Los días en la Calle Real

Hay ciudades que se recorren…
y otras que se quedan a vivir en la memoria.
 
Mi ciudad cuida una gema:
su historia, recia y suprema,
la que en su piel de cantera
grabó la vida hechicera
cual majestuoso poema.
 
Cuando conocí a Don Alex, Morelia no estaba tan poblada como ahora. Su bello Centro Histórico lo recorría a diario, pues tuve la fortuna de vivir y trabajar en sus alrededores.
 
La casa de mis padres, el trabajo, el centro… todo lo tuve “a la vuelta de la esquina”. Así que, por las tardes, después de trabajar, Don Alex y yo solíamos ir a los portales. Nos refugiábamos en uno de sus aromáticos cafés, a charlar sobre nuestros sueños y lo cotidiano.
 
Estoy hablando del año 1998. En aquel entonces, la ciudad tenía un ambiente estudiantil que despertaba con el alba. Al repique alegre de las campanas de la catedral y de las iglesias vecinas, comenzaba la rutina de la localidad. El eco del bullicio se extendía por sus calles y por sus muros de cantera rosa, cargados de historia y tradiciones. Todo era céntrico. Se podía recorrer a pie, sin problema. No había tantos coches ni tantas protestas.
 
Las casonas de la Calle Real, con sus portones antiguos, en voz baja me contaban historias. El murmullo de los portales era una sinfonía de voces y risas.
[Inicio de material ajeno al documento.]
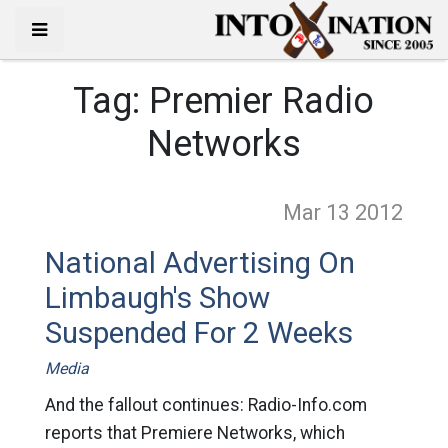
Tag:
Premier Radio
Networks
Mar 13
2012
National Advertising On
Limbaugh's Show
Suspended For 2 Weeks
Media
And the fallout continues: Radio-Info.com
reports that Premiere Networks, which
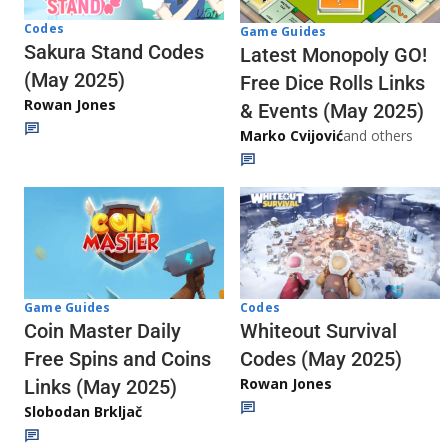
Codes
Game Guides
Sakura Stand Codes
Latest Monopoly GO!
(May 2025)
Free Dice Rolls Links
Rowan Jones
& Events (May 2025)
Marko Cvijović
and others
Codes
Game Guides
Whiteout Survival
Coin Master Daily
Codes (May 2025)
Free Spins and Coins
Rowan Jones
Links (May 2025)
Slobodan Brkljač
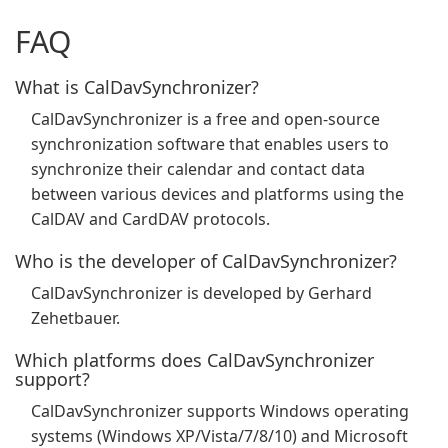
FAQ
What is CalDavSynchronizer?
CalDavSynchronizer is a free and open-source
synchronization software that enables users to
synchronize their calendar and contact data
between various devices and platforms using the
CalDAV and CardDAV protocols.
Who is the developer of CalDavSynchronizer?
CalDavSynchronizer is developed by Gerhard
Zehetbauer.
Which platforms does CalDavSynchronizer
support?
CalDavSynchronizer supports Windows operating
systems (Windows XP/Vista/7/8/10) and Microsoft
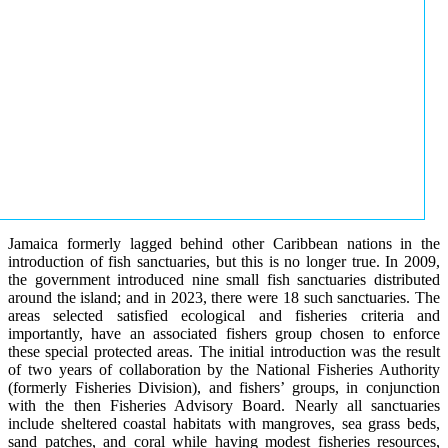
Jamaica formerly lagged behind other Caribbean nations in the
introduction of fish sanctuaries, but this is no longer true. In 2009,
the government introduced nine small fish sanctuaries distributed
around the island; and in 2023, there were 18 such sanctuaries. The
areas selected satisfied ecological and fisheries criteria and
importantly, have an associated fishers group chosen to enforce
these special protected areas. The initial introduction was the result
of two years of collaboration by the National Fisheries Authority
(formerly Fisheries Division), and fishers’ groups, in conjunction
with the then Fisheries Advisory Board. Nearly all sanctuaries
include sheltered coastal habitats with mangroves, sea grass beds,
sand patches, and coral while having modest fisheries resources,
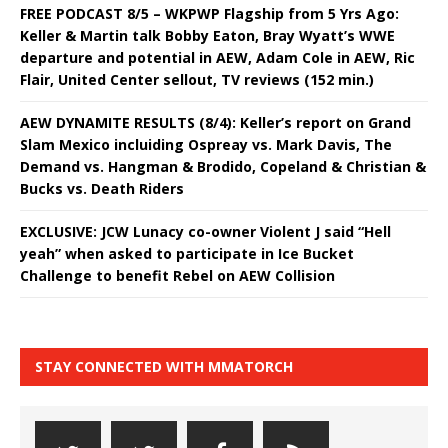
FREE PODCAST 8/5 – WKPWP Flagship from 5 Yrs Ago:
Keller & Martin talk Bobby Eaton, Bray Wyatt’s WWE
departure and potential in AEW, Adam Cole in AEW, Ric
Flair, United Center sellout, TV reviews (152 min.)
AEW DYNAMITE RESULTS (8/4): Keller’s report on Grand
Slam Mexico incluiding Ospreay vs. Mark Davis, The
Demand vs. Hangman & Brodido, Copeland & Christian &
Bucks vs. Death Riders
EXCLUSIVE: JCW Lunacy co-owner Violent J said “Hell
yeah” when asked to participate in Ice Bucket
Challenge to benefit Rebel on AEW Collision
STAY CONNECTED WITH MMATORCH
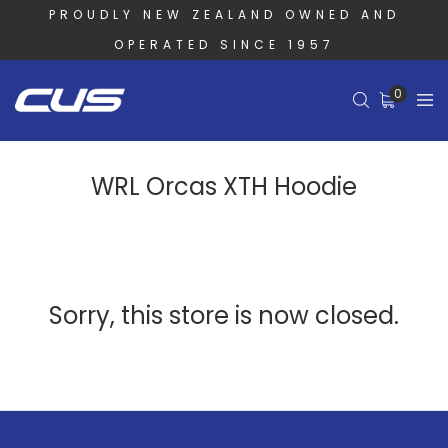
PROUDLY NEW ZEALAND OWNED AND
OPERATED SINCE 1957
0
WRL Orcas XTH Hoodie
Sorry, this store is now closed.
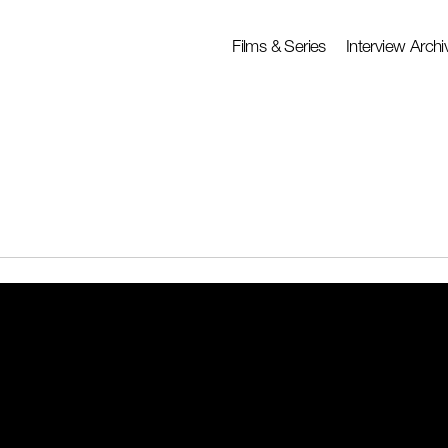
Films & Series
Interview Archi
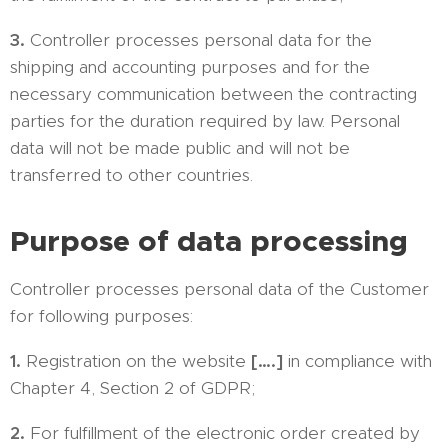
3.
Controller processes personal data for the
shipping and accounting purposes and for the
necessary communication between the contracting
parties for the duration required by law. Personal
data will not be made public and will not be
transferred to other countries.
Purpose of data processing
Controller processes personal data of the Customer
for following purposes:
1.
Registration on the website
[….]
in compliance with
Chapter 4, Section 2 of GDPR;
2.
For fulfillment of the electronic order created by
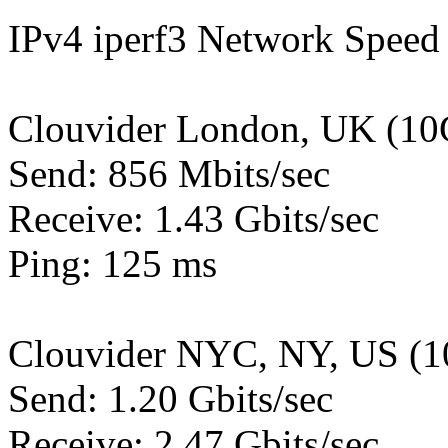
IPv4 iperf3 Network Speed 
Clouvider London, UK (10
Send: 856 Mbits/sec
Receive: 1.43 Gbits/sec
Ping: 125 ms
Clouvider NYC, NY, US (1
Send: 1.20 Gbits/sec
Receive: 2.47 Gbits/sec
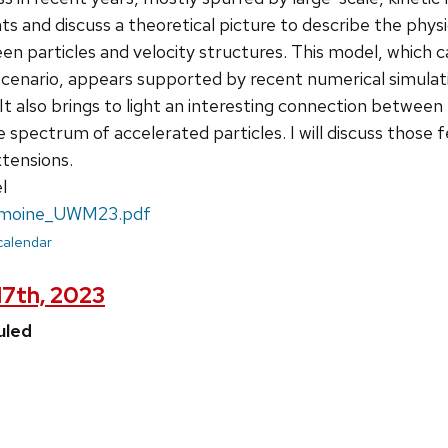
 and discuss a theoretical picture to describe the phys
en particles and velocity structures. This model, which
 scenario, appears supported by recent numerical simulati
. It also brings to light an interesting connection betwee
 spectrum of accelerated particles. I will discuss those
xtensions.
l
moine_UWM23.pdf
 calendar
17th, 2023
uled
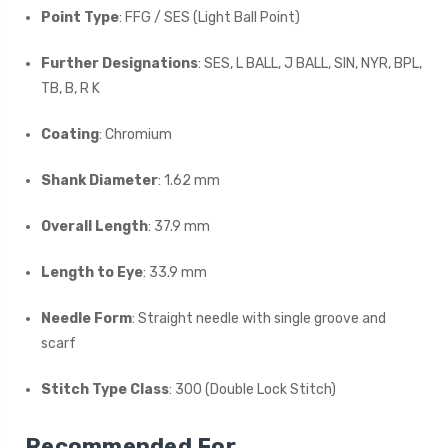
Point Type
: FFG / SES (Light Ball Point)
Further Designations
: SES, L BALL, J BALL, SIN, NYR, BPL,
TB, B, R K
Coating
: Chromium
Shank Diameter
: 1.62 mm
Overall Length
: 37.9 mm
Length to Eye
: 33.9 mm
Needle Form
: Straight needle with single groove and
scarf
Stitch Type Class
: 300 (Double Lock Stitch)
Recommended For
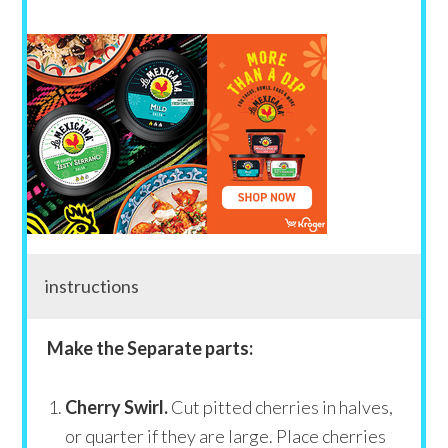
instructions
Make the Separate parts:
Cherry Swirl.
Cut pitted cherries in halves,
or quarter if they are large. Place cherries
Los domingos, en la Plaza de Armas, el kiosco y la banda de música, con su repertorio alegre, hacían que el tiempo se detuviera.
 
Hoy no vivo en el centro, pero de vez en cuando cruzo esa Calle Real, o Avenida Madero, y he visto que ahora alberga bancos y se ha convertido en un escaparate comercial, con vitrinas que no cuentan historias. La modernidad, alborotadora, la ha cambiado y, tristemente, las autoridades lo han permitido.